Between foot and hand modeling, which she does to keep herself in the industry and able to pay rent, she spends much of her time speaking with others diagnosed with epilepsy and their families.

“Lots of parents have found me and I don’t even understand how, on Facebook,” Goldman said. “They don’t even live here and we talk every day. They all say to me it’s so different talking to someone who gets it. I feel like I’m that person.”

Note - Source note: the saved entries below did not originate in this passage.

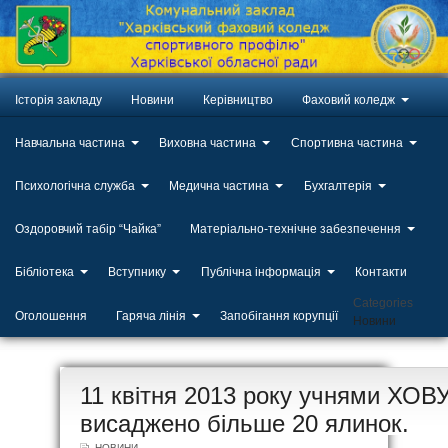
Історія закладу
Новини
Керівництво
Фаховий коледж
Навчальна частина
Виховна частина
Спортивна частина
Психологічна служба
Медична частина
Бухгалтерія
Оздоровчий табір “Чайка”
Матеріально-технічне забезпечення
Бібліотека
Вступнику
Публічна інформація
Контакти
Categories
Оголошення
Гаряча лінія
Запобігання корупції
Новини
ЛИП
11 квітня 2013 року учнями ХОВ
20
висаджено більше 20 ялинок.
НОВИНИ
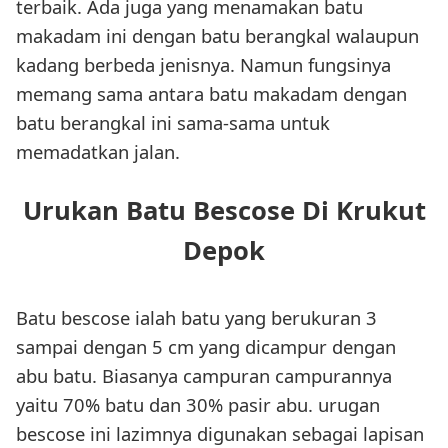
terbaik. Ada juga yang menamakan batu
makadam ini dengan batu berangkal walaupun
kadang berbeda jenisnya. Namun fungsinya
memang sama antara batu makadam dengan
batu berangkal ini sama-sama untuk
memadatkan jalan.
Urukan Batu Bescose Di Krukut
Depok
Batu bescose ialah batu yang berukuran 3
sampai dengan 5 cm yang dicampur dengan
abu batu. Biasanya campuran campurannya
yaitu 70% batu dan 30% pasir abu. urugan
bescose ini lazimnya digunakan sebagai lapisan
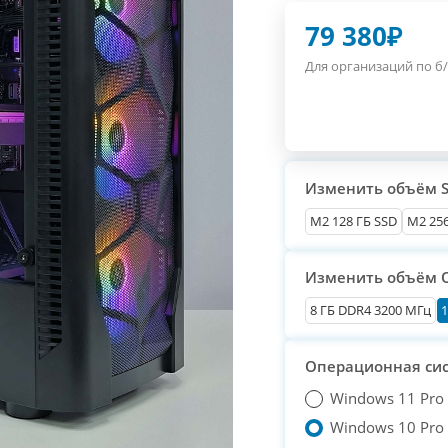
79 380
₽
Для организаций по б/
Изменить объём 
М2 128 ГБ SSD
M2 256
Изменить объём 
8 ГБ DDR4 3200 МГц
1
Операционная си
Windows 11 Pro
Windows 10 Pro T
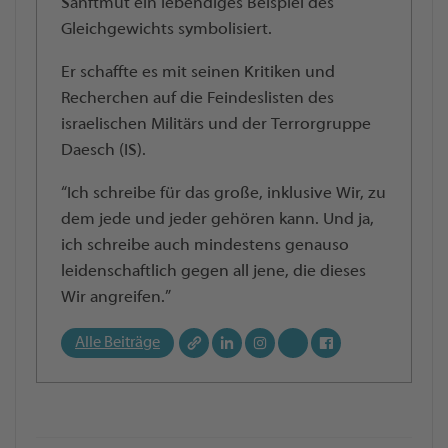
Sanftmut ein lebendiges Beispiel des
Gleichgewichts symbolisiert.
Er schaffte es mit seinen Kritiken und
Recherchen auf die Feindeslisten des
israelischen Militärs und der Terrorgruppe
Daesch (IS).
“Ich schreibe für das große, inklusive Wir, zu
dem jede und jeder gehören kann. Und ja,
ich schreibe auch mindestens genauso
leidenschaftlich gegen all jene, die dieses
Wir angreifen.”
Alle Beiträge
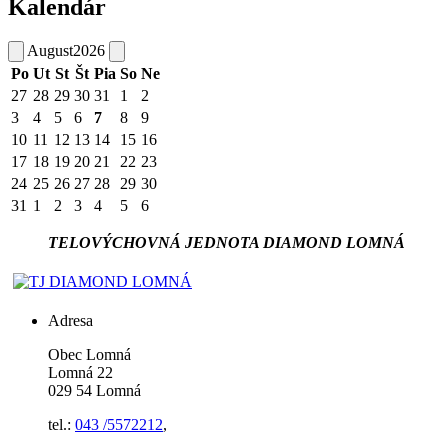
Kalendár
August
2026
Po
Ut
St
Št
Pia
So
Ne
27
28
29
30
31
1
2
3
4
5
6
7
8
9
10
11
12
13
14
15
16
17
18
19
20
21
22
23
24
25
26
27
28
29
30
31
1
2
3
4
5
6
TELOVÝCHOVNÁ JEDNOTA DIAMOND LOMNÁ
Adresa
Obec Lomná
Lomná 22
029 54 Lomná
tel.:
043 /5572212
,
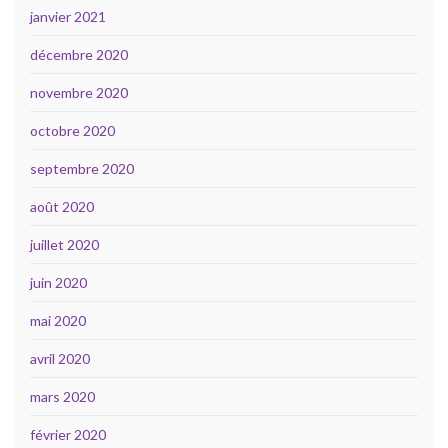
janvier 2021
décembre 2020
novembre 2020
octobre 2020
septembre 2020
août 2020
juillet 2020
juin 2020
mai 2020
avril 2020
mars 2020
février 2020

Though she doesn’t look like she has epilepsy and hasn't found anyone who completely understands her situation, her experiences have given her a way to help others. That means educating the general public as well.

“People don’t know,” Goldman said. “You can’t see that I have anything wrong, but especially you can’t see the anger and the emotional part of it.”

Looking back in her journals now, Goldman sees evidence of her seizures sprinkled throughout, sometimes as daily occurrences. “I write things like, ‘I’m having this feeling again. I keep getting a weird taste.’ It gives me shivers,” Goldman said.

She’s working to share what she went through to make living with epilepsy easier for others and perhaps prevent them from repeating some of her harder moments.

“Mara shows a lot of resilience and strength because she's been through a number of surgeries and she’s really motivated to be her best self,” Medina said. “That’s a really neat process to be a part of.”

Goldman isn’t ready to leave her passion for acting behind and still hopes to find a way of continuing in the industry she said.

“I really don’t know of anything that would be fulfilling. How would you feel if you could never do what you love?,” Goldman said. “But I’m so much better, I need to be thankful.”

For now, she’ll keep sharing her story like an open book and singing her favorite song, “Take Me or Leave Me,” from “Rent.”